Long-forgotten photos that show James Earl Ray being brought to jail after his arrest for assassinating Martin Luther King Jr. were unveiled Wednesday to commemorate the 43rd anniversary of the civil rights leader's death.
Dozens of the striking black-and-white photos, along with letters Ray wrote from jail and other documents, were found a few years ago among old county records in a warehouse in east Memphis, Shelby County Register Tom Leatherwood said. A few photos were posted on The Commercial Appeal's website to accompany a story published Wednesday, and Leatherwood later made the rest available on a county website.
One of the photos shows Ray being patted down by an officer with his back to the camera and his arms spread out wide. Another shows the bespectacled Ray being led into the jail in handcuffs, wearing what appears to be a bullet-proof vest.

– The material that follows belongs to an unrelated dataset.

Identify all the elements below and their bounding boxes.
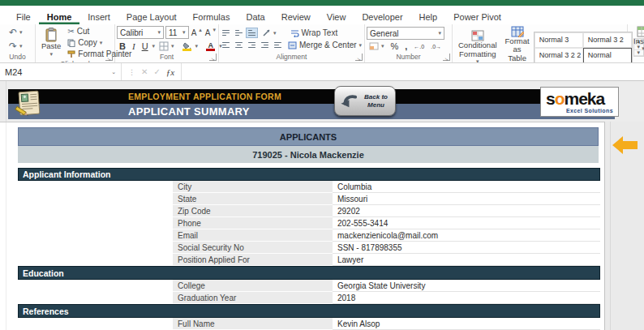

Leatherwood said the documents don't offer any startling new revelations about the assassination, but do provide a detailed snapshot of a pivotal moment in the nation's civil rights history. Most were never seen by the public. Leatherwood tried for years to make them available, and the county attorney approved their release six weeks ago, he told The Associated Press.
Then-Shelby County Sheriff Bill Morris had the photos taken to document that Ray wasn't being mistreated when he was booked into the jail for the April 4, 1968, shooting death of King in Memphis. Ray was arrested about two months after the shooting.
Ray died in prison in 1998, but he had signed a document authorizing their release in the late 1970s, Leatherwood said.
"I hope they rekindle the memory of the civil rights movement," Leatherwood told the AP. "A lot of the memories of the civil rights movement are being lost or people are taking the civil rights movement for granted. People did sacrifice their lives to that movement.
"Of course, Dr. King is the perfect example of that," Leatherwood said.
The photos were taken by Memphis photographer Gil Michael, who was an employee of Memphis State University at the time. One picture showing Morris escorting Ray into the jail was given to the news media. The other photos were sealed, and the sheriff's office kept the negatives.
Letters Ray wrote to his lawyers and family from the Shelby County Jail, where he spent eight months before pleading guilty, also were part of the newly-seen documents. So are investigators' notes; a hand-drawn map of the Lorraine Motel where King was killed; and an article from Reader's Digest entitled "Greatest Manhunt in Law Enforcement History."
The archive also includes photos of Sirhan Sirhan, who assassinated Sen. Robert F. Kennedy. They were acquired by Morris in 1968 as he researched security techniques.
Morris said he didn't want Ray killed while he was sheriff.
"On April the 4th, 1968, our whole culture of life in Memphis changed," Morris told the newspaper. "Everything changed."